Example: Within the Euler-Bernoulli small deflection regime, what is the shape of a homogeneous cantilever beam of density \(\rho\), Young’s modulus \(E\), and length \(L\) with an \(a\times a\) square cross section in the presence of Earth’s surface gravitational field \(g\)? One option is to insert \(f_{\text{ext}}^{\perp}=\rho ga^2\) and integrate the static Euler-Bernoulli beam equation from \(0\) to \(L\) with respect to \(x\). Because the internal shear force \(F_{\gamma}(0)=\rho ga^2L\) at the fixed end must balance the weight of the cantilever, this gives a boundary condition to fix the first integration constant. Integrating again, and now using the boundary condition \(\bar{\tau}_{\text{int}}(0)=\rho ga^2L^2/2\), one gets a second boundary condition. Then integrating twice more and using the cantilever boundary conditions \(\delta(0)=d\delta/dx(0)=0\) yields the deflected beam profile as a quartic polynomial in \(x\):
$$\delta(x)=\frac{\rho g}{2a^2E}x^2(6L^2-4Lx+x^2)$$
with maximum deflection \(\delta(L)=\frac{3\rho gL^4}{2a^2E}\), so if one wished to minimize this, then a suitable merit index for materials selection would be \(E/\rho\).
For Mode I plane stress crack loading, an external stress \(\boldsymbol{sigma}_{\text{ext}}\) is applied which induces a uniform internal stress field \(\sigma\) in the material. A crack of “semi-major axis” \(a\) will grow/propagate iff \(a>a^*=\frac{EV’_I}{\pi\sigma^2_{\text{ext}}}\). For brittle materials, \(\mathcal G^*=2\gamma\) (I don’t like the notation, but it’s so common I’ll just use it; maybe think Gibbs free energy is also a sort of “energy released”?), but for ductile materials the potential energetic penalty \(\mathcal G^*\) is generally far greater due the formation of a plastic zone about the crack tip \(\sigma_{\text{int}}=\sigma^*\) which requires external work \(W_{\text{ext}}=\frac{(\sigma^*)^2}{2E}\) to form (since it’s plastic deformation just like doing any other kind of deformation! Or think about the dislocations?). This blunts the crack tip curvature. The punchline is that ductile = tough! Also, fracture toughness \(\mathcal K^*:=\sqrt{E\mathcal G^*}\) (idk why the K notation). So basically, shit breaks when you drop it on the floor for instance because at the moment of collision the high stress \(\sigma_{\text{ext}}\) lowered the critical crack size \(a^*\propto\frac{1}{\sigma_{\text{ext}}^2}\) so much that the natural cracks \(a\) always present as defects in the material (dislocations are the other key kind of defect) exceeded \(a^*\), and therefore by the Griffith criterion it was energetically favorable for them to grow/propagate, leading to fracture! (although depends on brittle vs. ductile again).

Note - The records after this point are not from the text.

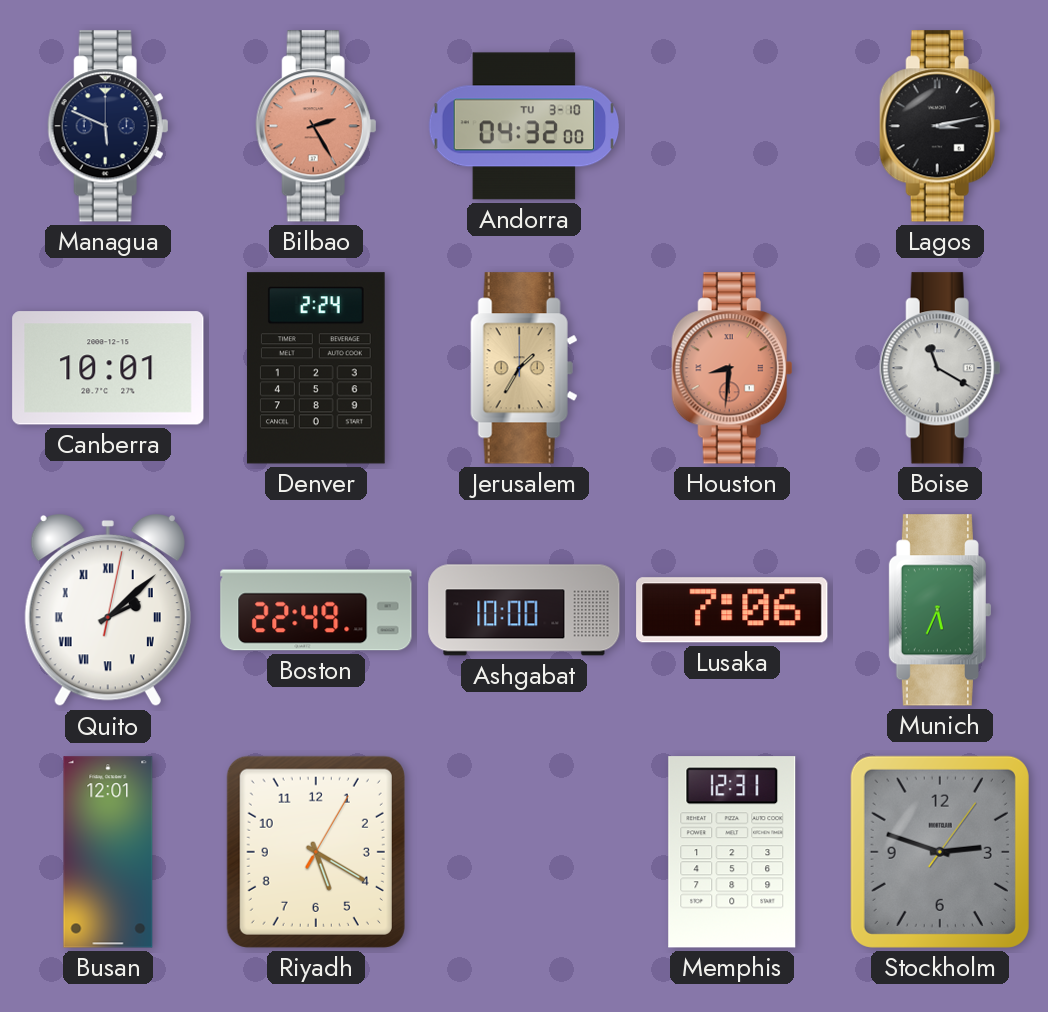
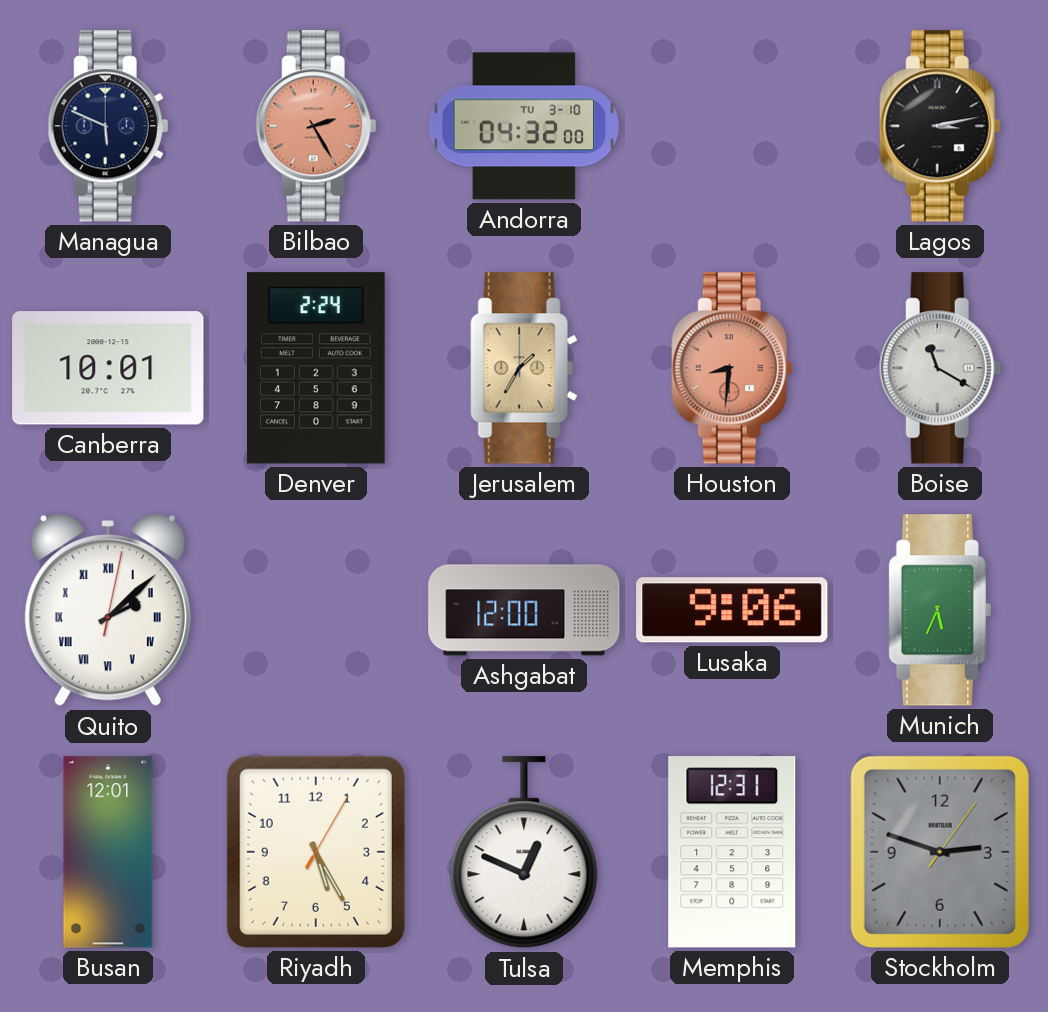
Boston: 22:49 -> none
Ashgabat: 10:00 -> 12:00
Lusaka: 7:06 -> 9:06
Riyadh: 5:20 -> 5:25
Tulsa: none -> 12:49
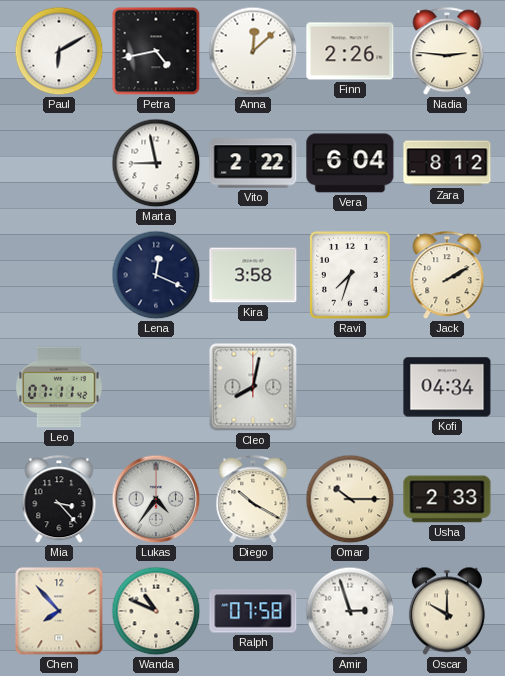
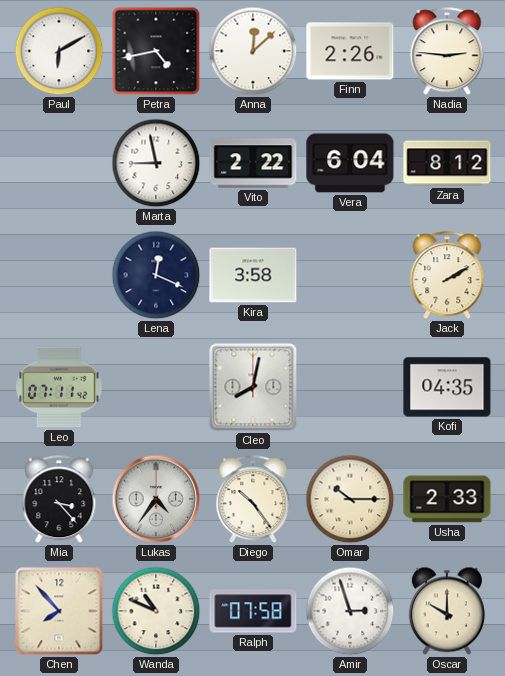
Ravi: 7:33 -> none
Kofi: 04:34 -> 04:35
Diego: 10:20 -> 10:24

A material is said to be viscoelastic iff it exhibits a duality between behaving as a Newtonian fluid (with some dynamic viscosity \(\eta\), hence the visco part of “viscoelastic”) and a linear elastic solid (with some Young’s modulus \(E\), hence the elastic part of “viscoelastic”) (cf. with wave-particle duality in quantum mechanics). There are various ways to make this duality precise, for instance the simplest is to model a viscoelastic material via the Maxwell model, namely a viscous damper (also called a dashpot) of dynamic viscosity \(\eta\) in series with a linear elastic spring of Young’s modulus \(E\). By Newton’s second law (analog of Kirchoff’s laws for electric circuits), this gives rise to a constitutive relation between the external stress \(\sigma_{\text{ext}}\) applied to the viscoelastic Maxwell material and its total elastic strain \(\varepsilon\) as:
$$\dot{\varepsilon}=\frac{\dot{\sigma}_{\text{ext}}}{E}+\frac{\sigma_{\text{ext}}}{\eta}$$
This is not really a differential equation, it’s just saying if you know a priori what the applied external stress \(\sigma_{\text{ext}}=\sigma_{\text{ext}}(t)\) is, then by time integration one can recover the corresponding elastic strain \(\varepsilon(t)\) experienced by the sample. This viscoelastic duality is directly responsible for loading-unloading hysteresis of materials (i.e. the damper dissipates heat energy, corresponding to the enclosed area on a hysteresis loop).